Dr Jo Horton, Historian, maker, and heritage consultant
Dr Jo Horton FRSA FTLS is a historian, maker, and heritage consultant whose research focuses on textiles, fashion, and uniform. A Caird Fellow she has a special interest in the tailoring, embroidery, regalia, and ubiquitous tiddly suit of the wartime Women’s Royal Naval Service. Based at Royal Museums Greenwich-National Maritime Museum and Prince Philip Maritime Collections Centre she pursued her passion for material culture and interviewed several Wrens who served in World War 2 and post war. Jo presented this work by invitation at the Barbara Pym Annual Conference 2024 at St Hilda’s College, Oxford.
Jo recently interrogated the practical lived experiences of uniform and bricolage of clothing and fabrics that built the nursing professions uniform, co-curating the exhibition ‘In Uniform’.
The life of Vera Laughton Mathews, who was Director of the Women’s Royal Naval Service (WRNS) from 1939-46, and the lives of women in the world of maritime history are special. But the stories about them have not been fully told, often narratives are still weighted towards men, as Kate Mosse illustrated in Warrior Queens & Quiet Revolutionaries, her celebration of ‘some of the extraordinary women who also built our world’ 1.
Laughton Mathews, shown in Figure 1, in an edited extract from her Oxford Dictionary of National Biography entry, written by Lesley Thomas in 2004, is recorded as:
Mathews, Dame Elvira Sibyl Maria (Vera) Laughton (1888–1959), director of the Women's Royal Naval Service’… As a girl, Vera Laughton joined the militant Women’s Social and Political Union, and women’s rights remained an important thread of her life thereafter... When the Women’s Royal Naval Service (WRNS) was formed in 1917 she hastened to join it, and after an officer’s course went as WRNS unit officer to HMS Victory VI, a naval training depot at Crystal Palace...
There she kept a happy ship, inspiring her crew with confidence to tackle the daunting tasks now for the first time imposed on service women. She was also public-spirited, active in legislative reforms and arranging lectures on matters of public interest… With the reformation of the WRNS in 1939 Laughton Mathews was appointed director, with Ethel Goodenough as her deputy. During her service she travelled to virtually every establishment where Wrens were posted. The CBE was conferred on her in 1942, the DBE in 1945. Dame Vera, as she became, won great acclaim within the Admiralty, in parliament, and among her own Wrens for the humanity and common sense with which she led her force.
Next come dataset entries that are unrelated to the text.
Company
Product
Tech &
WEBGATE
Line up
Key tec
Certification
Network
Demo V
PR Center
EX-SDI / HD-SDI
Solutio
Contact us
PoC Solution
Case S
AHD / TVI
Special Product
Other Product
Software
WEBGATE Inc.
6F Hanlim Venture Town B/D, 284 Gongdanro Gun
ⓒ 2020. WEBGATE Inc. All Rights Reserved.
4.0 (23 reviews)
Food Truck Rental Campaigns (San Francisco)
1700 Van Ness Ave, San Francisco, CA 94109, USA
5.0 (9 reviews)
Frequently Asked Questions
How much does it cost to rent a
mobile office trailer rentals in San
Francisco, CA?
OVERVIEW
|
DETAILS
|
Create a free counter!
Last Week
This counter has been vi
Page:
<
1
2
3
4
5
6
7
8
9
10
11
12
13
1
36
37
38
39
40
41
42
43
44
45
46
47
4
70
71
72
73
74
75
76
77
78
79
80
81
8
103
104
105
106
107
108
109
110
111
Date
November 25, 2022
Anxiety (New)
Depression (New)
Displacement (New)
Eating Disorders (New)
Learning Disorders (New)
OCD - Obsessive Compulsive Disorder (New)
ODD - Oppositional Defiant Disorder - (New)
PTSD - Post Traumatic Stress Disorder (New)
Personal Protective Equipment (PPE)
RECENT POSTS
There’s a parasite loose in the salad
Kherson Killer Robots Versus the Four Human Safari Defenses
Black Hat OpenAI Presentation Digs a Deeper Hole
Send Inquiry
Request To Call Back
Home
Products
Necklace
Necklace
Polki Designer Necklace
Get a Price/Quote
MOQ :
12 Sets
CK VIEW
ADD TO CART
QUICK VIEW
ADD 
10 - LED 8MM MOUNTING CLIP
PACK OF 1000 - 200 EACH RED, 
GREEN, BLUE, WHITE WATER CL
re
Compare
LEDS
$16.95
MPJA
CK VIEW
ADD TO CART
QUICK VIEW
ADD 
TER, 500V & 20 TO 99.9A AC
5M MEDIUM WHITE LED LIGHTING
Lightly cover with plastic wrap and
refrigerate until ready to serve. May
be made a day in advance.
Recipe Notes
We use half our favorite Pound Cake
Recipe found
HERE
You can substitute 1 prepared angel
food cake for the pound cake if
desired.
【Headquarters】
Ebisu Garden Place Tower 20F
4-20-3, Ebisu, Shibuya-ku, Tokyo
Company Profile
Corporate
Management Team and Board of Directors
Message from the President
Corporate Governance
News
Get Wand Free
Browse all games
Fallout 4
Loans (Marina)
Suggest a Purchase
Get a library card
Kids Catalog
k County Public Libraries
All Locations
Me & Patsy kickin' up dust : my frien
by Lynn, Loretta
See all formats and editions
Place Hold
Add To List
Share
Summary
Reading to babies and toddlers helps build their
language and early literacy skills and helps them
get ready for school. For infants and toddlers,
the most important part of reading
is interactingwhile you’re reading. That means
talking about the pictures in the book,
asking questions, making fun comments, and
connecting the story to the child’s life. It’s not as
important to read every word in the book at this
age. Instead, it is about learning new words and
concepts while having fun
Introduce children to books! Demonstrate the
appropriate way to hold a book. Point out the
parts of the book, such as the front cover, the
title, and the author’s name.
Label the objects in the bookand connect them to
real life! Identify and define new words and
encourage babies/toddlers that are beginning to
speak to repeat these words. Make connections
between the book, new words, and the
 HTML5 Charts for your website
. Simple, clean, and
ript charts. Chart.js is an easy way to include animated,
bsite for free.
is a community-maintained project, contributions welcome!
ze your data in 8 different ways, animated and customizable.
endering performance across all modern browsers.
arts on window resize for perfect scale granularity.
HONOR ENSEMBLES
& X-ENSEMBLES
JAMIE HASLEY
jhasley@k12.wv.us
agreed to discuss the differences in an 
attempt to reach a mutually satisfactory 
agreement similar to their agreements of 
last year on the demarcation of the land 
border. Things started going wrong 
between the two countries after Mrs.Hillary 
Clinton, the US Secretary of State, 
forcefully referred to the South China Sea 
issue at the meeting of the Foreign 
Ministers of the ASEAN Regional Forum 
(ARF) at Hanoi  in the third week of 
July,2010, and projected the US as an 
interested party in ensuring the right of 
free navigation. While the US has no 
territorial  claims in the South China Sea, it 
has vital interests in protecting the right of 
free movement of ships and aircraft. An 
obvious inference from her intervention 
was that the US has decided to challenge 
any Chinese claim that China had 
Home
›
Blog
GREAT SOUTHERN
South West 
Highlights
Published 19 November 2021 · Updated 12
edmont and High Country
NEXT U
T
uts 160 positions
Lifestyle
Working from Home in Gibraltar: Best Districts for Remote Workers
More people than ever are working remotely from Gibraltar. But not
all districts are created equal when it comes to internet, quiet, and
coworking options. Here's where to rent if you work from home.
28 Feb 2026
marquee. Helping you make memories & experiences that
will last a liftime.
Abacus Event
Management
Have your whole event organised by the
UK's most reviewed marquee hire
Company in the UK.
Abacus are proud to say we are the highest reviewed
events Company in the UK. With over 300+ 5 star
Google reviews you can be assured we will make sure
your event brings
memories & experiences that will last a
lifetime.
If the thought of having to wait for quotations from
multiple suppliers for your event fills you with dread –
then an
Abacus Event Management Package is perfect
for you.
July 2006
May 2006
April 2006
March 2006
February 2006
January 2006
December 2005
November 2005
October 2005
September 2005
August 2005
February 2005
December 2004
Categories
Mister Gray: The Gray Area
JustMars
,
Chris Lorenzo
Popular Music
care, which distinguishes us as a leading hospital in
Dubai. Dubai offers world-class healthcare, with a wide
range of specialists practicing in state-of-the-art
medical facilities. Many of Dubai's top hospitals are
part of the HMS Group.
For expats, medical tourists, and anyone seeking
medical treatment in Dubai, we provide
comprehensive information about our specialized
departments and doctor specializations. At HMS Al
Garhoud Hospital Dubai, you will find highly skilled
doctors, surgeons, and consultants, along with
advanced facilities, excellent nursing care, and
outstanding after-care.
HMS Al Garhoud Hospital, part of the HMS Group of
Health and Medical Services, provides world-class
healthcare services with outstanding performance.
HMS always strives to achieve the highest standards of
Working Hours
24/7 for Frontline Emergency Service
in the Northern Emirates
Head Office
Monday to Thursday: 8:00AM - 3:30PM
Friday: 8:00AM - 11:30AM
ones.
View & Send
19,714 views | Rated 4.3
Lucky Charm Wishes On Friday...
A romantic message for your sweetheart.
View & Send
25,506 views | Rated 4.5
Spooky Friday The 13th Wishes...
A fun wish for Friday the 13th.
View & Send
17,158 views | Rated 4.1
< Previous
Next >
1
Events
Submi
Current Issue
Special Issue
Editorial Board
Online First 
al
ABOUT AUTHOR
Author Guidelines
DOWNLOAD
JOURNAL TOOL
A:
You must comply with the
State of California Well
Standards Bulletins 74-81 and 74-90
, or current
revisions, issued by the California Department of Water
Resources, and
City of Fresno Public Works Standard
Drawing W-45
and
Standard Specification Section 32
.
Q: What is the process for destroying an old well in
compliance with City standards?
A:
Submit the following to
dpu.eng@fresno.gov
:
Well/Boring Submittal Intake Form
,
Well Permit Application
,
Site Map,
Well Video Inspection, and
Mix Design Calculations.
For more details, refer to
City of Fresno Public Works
After the war she worked to forge the Wrens into a permanent service, retiring in 1947.
Dame Vera’s capabilities were immediately called on by the post-war government: she was appointed chairman of the Domestic Coal Consumers’ Council set up when the coal industry was nationalized; and when the gas industry was nationalized, she sat on the South Eastern Gas Board, the first woman in gas management in Britain, a post she held until shortly before her death.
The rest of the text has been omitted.